--- Directions for this task ---
Check every line of the records below for the string "THULE", then report only how many lines have it.

········

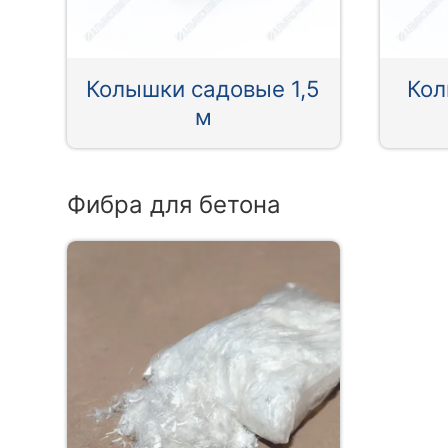
Колышки садовые 1,5
Кол
м
Фибра для бетона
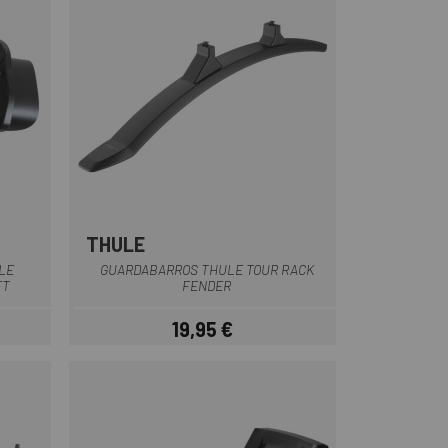
THULE
Negro
LE
GUARDABARROS THULE TOUR RACK
FT
FENDER
19,95 €
ar
Precio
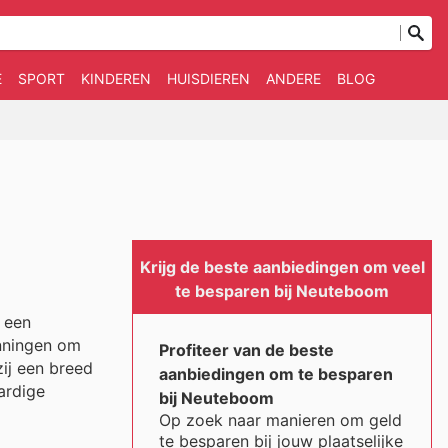
E
SPORT
KINDEREN
HUISDIEREN
ANDERE
BLOG
Krijg de beste aanbiedingen om veel
te besparen bij Neuteboom
s een
nningen om
Profiteer van de beste
zij een breed
aanbiedingen om te besparen
ardige
bij Neuteboom
Op zoek naar manieren om geld
te besparen bij jouw plaatselijke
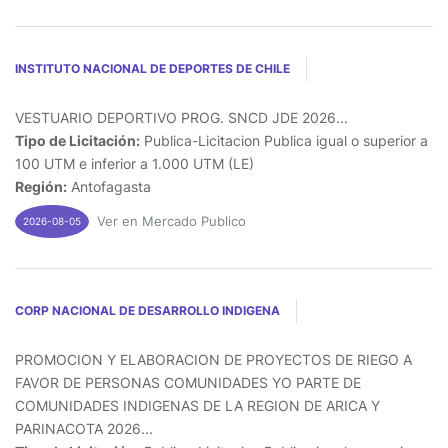
INSTITUTO NACIONAL DE DEPORTES DE CHILE
VESTUARIO DEPORTIVO PROG. SNCD JDE 2026...
Tipo de Licitación:
Publica-Licitacion Publica igual o superior a
100 UTM e inferior a 1.000 UTM (LE)
Región:
Antofagasta
Ver en Mercado Publico
2026-08-05
CORP NACIONAL DE DESARROLLO INDIGENA
PROMOCION Y ELABORACION DE PROYECTOS DE RIEGO A
FAVOR DE PERSONAS COMUNIDADES YO PARTE DE
COMUNIDADES INDIGENAS DE LA REGION DE ARICA Y
PARINACOTA 2026...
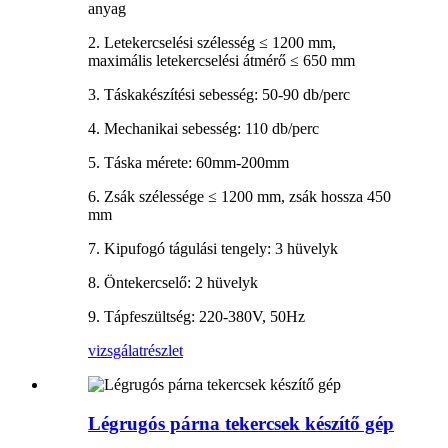
anyag
2. Letekercselési szélesség ≤ 1200 mm,
maximális letekercselési átmérő ≤ 650 mm
3. Táskakészítési sebesség: 50-90 db/perc
4. Mechanikai sebesség: 110 db/perc
5. Táska mérete: 60mm-200mm
6. Zsák szélessége ≤ 1200 mm, zsák hossza 450
mm
7. Kipufogó tágulási tengely: 3 hüvelyk
8. Öntekercselő: 2 hüvelyk
9. Tápfeszültség: 220-380V, 50Hz
vizsgálat
részlet
Légrugós párna tekercsek készítő gép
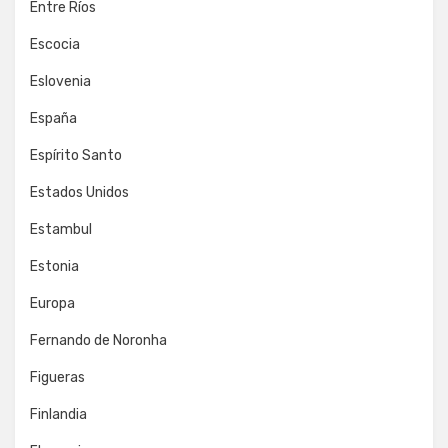
Entre Ríos
Escocia
Eslovenia
España
Espírito Santo
Estados Unidos
Estambul
Estonia
Europa
Fernando de Noronha
Figueras
Finlandia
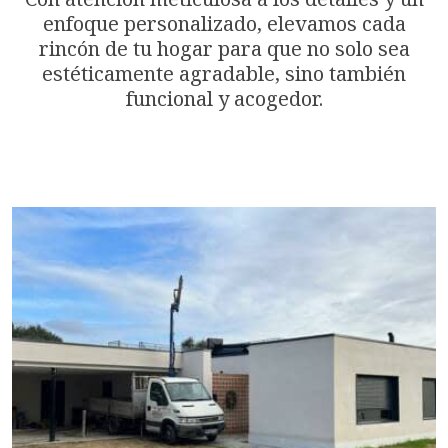
enfoque personalizado, elevamos cada
rincón de tu hogar para que no solo sea
estéticamente agradable, sino también
funcional y acogedor.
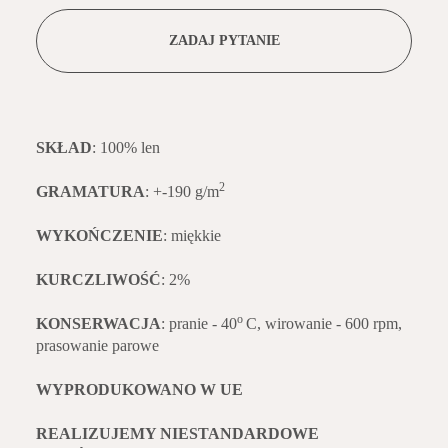
ZADAJ PYTANIE
SKŁAD
: 100% len
2
GRAMATURA
: +-190 g/m
WYKOŃCZENIE
: miękkie
KURCZLIWOŚĆ
: 2%
o
KONSERWACJA
: pranie - 40
C, wirowanie - 600 rpm,
prasowanie parowe
WYPRODUKOWANO W UE
REALIZUJEMY NIESTANDARDOWE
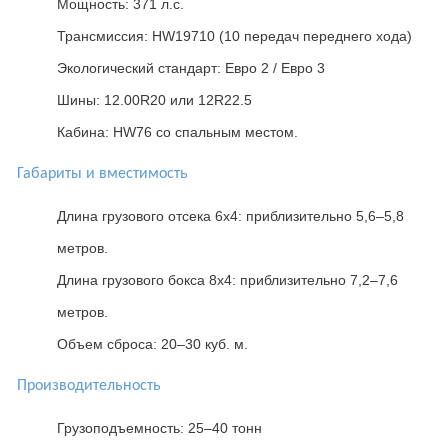
Мощность: 371 л.с.
Трансмиссия: HW19710 (10 передач переднего хода)
Экологический стандарт: Евро 2 / Евро 3
Шины: 12.00R20 или 12R22.5
Кабина: HW76 со спальным местом.
Габариты и вместимость
Длина грузового отсека 6x4: приблизительно 5,6–5,8
метров.
Длина грузового бокса 8x4: приблизительно 7,2–7,6
метров.
Объем сброса: 20–30 куб. м.
Производительность
Грузоподъемность: 25–40 тонн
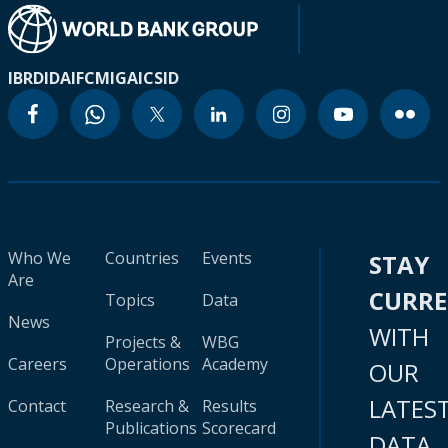
IBRD
IDA
IFC
MIGA
ICSID
Who We
Countries
Events
STAY
Are
CURR
Topics
Data
News
WITH
Projects &
WBG
Careers
Operations
Academy
OUR
LATES
Contact
Research &
Results
Publications
Scorecard
DATA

········

--- Solution for this exercise ---
2